Items listed in a dataset
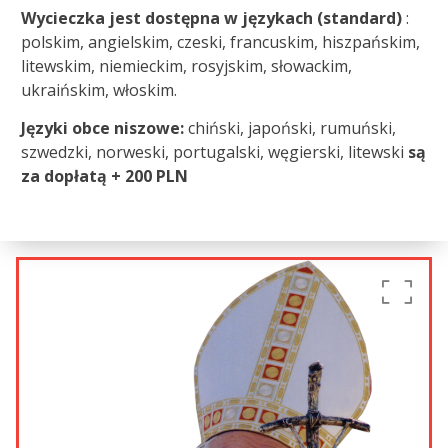
Wycieczka jest dostępna w językach (standard)
:
polskim, angielskim, czeski, francuskim, hiszpańskim,
litewskim, niemieckim, rosyjskim, słowackim,
ukraińskim, włoskim.
Języki obce niszowe:
chiński, japoński, rumuński,
szwedzki, norweski, portugalski, węgierski, litewski
są
za dopłatą
+ 200 PLN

- What to work on: Write out the entries again, word for word. No images.

- Response to the task:
Wycieczka jest dostępna w językach (standard)
:
polskim, angielskim, czeski, francuskim, hiszpańskim,
litewskim, niemieckim, rosyjskim, słowackim,
ukraińskim, włoskim.
Języki obce niszowe:
chiński, japoński, rumuński,
szwedzki, norweski, portugalski, węgierski, litewski
są
za dopłatą
+ 200 PLN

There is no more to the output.